Work to complete: In full and word for word, restate the lines of the listing.

Input:

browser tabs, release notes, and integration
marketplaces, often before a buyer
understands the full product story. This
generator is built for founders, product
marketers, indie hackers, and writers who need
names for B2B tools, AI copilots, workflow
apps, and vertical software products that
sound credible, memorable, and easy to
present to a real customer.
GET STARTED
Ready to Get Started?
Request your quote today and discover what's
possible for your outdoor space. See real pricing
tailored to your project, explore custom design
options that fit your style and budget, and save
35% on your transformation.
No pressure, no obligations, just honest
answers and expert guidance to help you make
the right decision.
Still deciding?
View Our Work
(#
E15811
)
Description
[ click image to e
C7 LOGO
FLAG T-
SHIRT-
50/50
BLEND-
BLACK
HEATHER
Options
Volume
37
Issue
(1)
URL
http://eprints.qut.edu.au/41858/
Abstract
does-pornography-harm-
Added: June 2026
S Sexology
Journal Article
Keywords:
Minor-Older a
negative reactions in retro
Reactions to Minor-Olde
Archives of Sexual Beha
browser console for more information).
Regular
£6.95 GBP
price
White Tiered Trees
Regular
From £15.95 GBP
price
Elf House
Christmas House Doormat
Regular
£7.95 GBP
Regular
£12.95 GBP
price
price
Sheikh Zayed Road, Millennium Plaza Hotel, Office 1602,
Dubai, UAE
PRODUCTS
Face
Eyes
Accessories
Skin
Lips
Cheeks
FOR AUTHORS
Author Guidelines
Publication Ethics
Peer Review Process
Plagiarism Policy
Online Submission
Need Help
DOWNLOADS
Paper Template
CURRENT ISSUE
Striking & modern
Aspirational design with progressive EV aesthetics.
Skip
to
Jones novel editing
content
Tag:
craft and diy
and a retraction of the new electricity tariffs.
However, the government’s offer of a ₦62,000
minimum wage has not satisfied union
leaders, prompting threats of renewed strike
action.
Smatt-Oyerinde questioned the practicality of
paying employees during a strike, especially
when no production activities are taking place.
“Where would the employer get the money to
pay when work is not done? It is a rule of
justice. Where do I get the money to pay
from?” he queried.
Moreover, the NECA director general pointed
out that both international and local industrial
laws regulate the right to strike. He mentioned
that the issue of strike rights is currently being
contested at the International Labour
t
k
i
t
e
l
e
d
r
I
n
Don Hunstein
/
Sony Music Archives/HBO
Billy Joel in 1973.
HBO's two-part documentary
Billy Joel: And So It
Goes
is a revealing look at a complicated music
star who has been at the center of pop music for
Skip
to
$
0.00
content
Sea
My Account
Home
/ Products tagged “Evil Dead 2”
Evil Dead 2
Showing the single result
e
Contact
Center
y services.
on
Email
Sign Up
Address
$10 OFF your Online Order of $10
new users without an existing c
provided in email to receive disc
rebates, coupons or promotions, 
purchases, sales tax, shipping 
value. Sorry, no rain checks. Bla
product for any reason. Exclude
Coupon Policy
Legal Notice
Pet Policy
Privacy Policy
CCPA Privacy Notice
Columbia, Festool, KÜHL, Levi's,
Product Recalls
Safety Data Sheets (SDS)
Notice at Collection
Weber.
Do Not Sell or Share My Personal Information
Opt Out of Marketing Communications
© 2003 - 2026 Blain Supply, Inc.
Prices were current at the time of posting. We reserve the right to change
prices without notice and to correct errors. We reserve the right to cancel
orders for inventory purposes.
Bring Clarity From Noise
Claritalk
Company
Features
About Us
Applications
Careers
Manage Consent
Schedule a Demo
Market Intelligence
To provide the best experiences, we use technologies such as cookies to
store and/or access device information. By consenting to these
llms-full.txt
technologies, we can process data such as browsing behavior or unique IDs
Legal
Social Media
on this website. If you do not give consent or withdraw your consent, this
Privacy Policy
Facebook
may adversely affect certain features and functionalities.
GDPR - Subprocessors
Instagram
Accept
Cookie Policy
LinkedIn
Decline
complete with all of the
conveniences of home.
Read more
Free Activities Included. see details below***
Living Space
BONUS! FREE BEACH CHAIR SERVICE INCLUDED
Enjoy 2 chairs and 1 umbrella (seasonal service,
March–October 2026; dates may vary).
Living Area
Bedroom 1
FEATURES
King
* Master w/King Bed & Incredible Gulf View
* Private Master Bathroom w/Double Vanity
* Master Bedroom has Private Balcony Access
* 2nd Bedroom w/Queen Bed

Expected answer:
browser tabs, release notes, and integration
marketplaces, often before a buyer
understands the full product story. This
generator is built for founders, product
marketers, indie hackers, and writers who need
names for B2B tools, AI copilots, workflow
apps, and vertical software products that
sound credible, memorable, and easy to
present to a real customer.
GET STARTED
Ready to Get Started?
Request your quote today and discover what's
possible for your outdoor space. See real pricing
tailored to your project, explore custom design
options that fit your style and budget, and save
35% on your transformation.
No pressure, no obligations, just honest
answers and expert guidance to help you make
the right decision.
Still deciding?
View Our Work
(#
E15811
)
Description
[ click image to e
C7 LOGO
FLAG T-
SHIRT-
50/50
BLEND-
BLACK
HEATHER
Options
Volume
37
Issue
(1)
URL
http://eprints.qut.edu.au/41858/
Abstract
does-pornography-harm-
Added: June 2026
S Sexology
Journal Article
Keywords:
Minor-Older a
negative reactions in retro
Reactions to Minor-Olde
Archives of Sexual Beha
browser console for more information).
Regular
£6.95 GBP
price
White Tiered Trees
Regular
From £15.95 GBP
price
Elf House
Christmas House Doormat
Regular
£7.95 GBP
Regular
£12.95 GBP
price
price
Sheikh Zayed Road, Millennium Plaza Hotel, Office 1602,
Dubai, UAE
PRODUCTS
Face
Eyes
Accessories
Skin
Lips
Cheeks
FOR AUTHORS
Author Guidelines
Publication Ethics
Peer Review Process
Plagiarism Policy
Online Submission
Need Help
DOWNLOADS
Paper Template
CURRENT ISSUE
Striking & modern
Aspirational design with progressive EV aesthetics.
Skip
to
Jones novel editing
content
Tag:
craft and diy
and a retraction of the new electricity tariffs.
However, the government’s offer of a ₦62,000
minimum wage has not satisfied union
leaders, prompting threats of renewed strike
action.
Smatt-Oyerinde questioned the practicality of
paying employees during a strike, especially
when no production activities are taking place.
“Where would the employer get the money to
pay when work is not done? It is a rule of
justice. Where do I get the money to pay
from?” he queried.
Moreover, the NECA director general pointed
out that both international and local industrial
laws regulate the right to strike. He mentioned
that the issue of strike rights is currently being
contested at the International Labour
t
k
i
t
e
l
e
d
r
I
n
Don Hunstein
/
Sony Music Archives/HBO
Billy Joel in 1973.
HBO's two-part documentary
Billy Joel: And So It
Goes
is a revealing look at a complicated music
star who has been at the center of pop music for
Skip
to
$
0.00
content
Sea
My Account
Home
/ Products tagged “Evil Dead 2”
Evil Dead 2
Showing the single result
e
Contact
Center
y services.
on
Email
Sign Up
Address
$10 OFF your Online Order of $10
new users without an existing c
provided in email to receive disc
rebates, coupons or promotions, 
purchases, sales tax, shipping 
value. Sorry, no rain checks. Bla
product for any reason. Exclude
Coupon Policy
Legal Notice
Pet Policy
Privacy Policy
CCPA Privacy Notice
Columbia, Festool, KÜHL, Levi's,
Product Recalls
Safety Data Sheets (SDS)
Notice at Collection
Weber.
Do Not Sell or Share My Personal Information
Opt Out of Marketing Communications
© 2003 - 2026 Blain Supply, Inc.
Prices were current at the time of posting. We reserve the right to change
prices without notice and to correct errors. We reserve the right to cancel
orders for inventory purposes.
Bring Clarity From Noise
Claritalk
Company
Features
About Us
Applications
Careers
Manage Consent
Schedule a Demo
Market Intelligence
To provide the best experiences, we use technologies such as cookies to
store and/or access device information. By consenting to these
llms-full.txt
technologies, we can process data such as browsing behavior or unique IDs
Legal
Social Media
on this website. If you do not give consent or withdraw your consent, this
Privacy Policy
Facebook
may adversely affect certain features and functionalities.
GDPR - Subprocessors
Instagram
Accept
Cookie Policy
LinkedIn
Decline
complete with all of the
conveniences of home.
Read more
Free Activities Included. see details below***
Living Space
BONUS! FREE BEACH CHAIR SERVICE INCLUDED
Enjoy 2 chairs and 1 umbrella (seasonal service,
March–October 2026; dates may vary).
Living Area
Bedroom 1
FEATURES
King
* Master w/King Bed & Incredible Gulf View
* Private Master Bathroom w/Double Vanity
* Master Bedroom has Private Balcony Access
* 2nd Bedroom w/Queen Bed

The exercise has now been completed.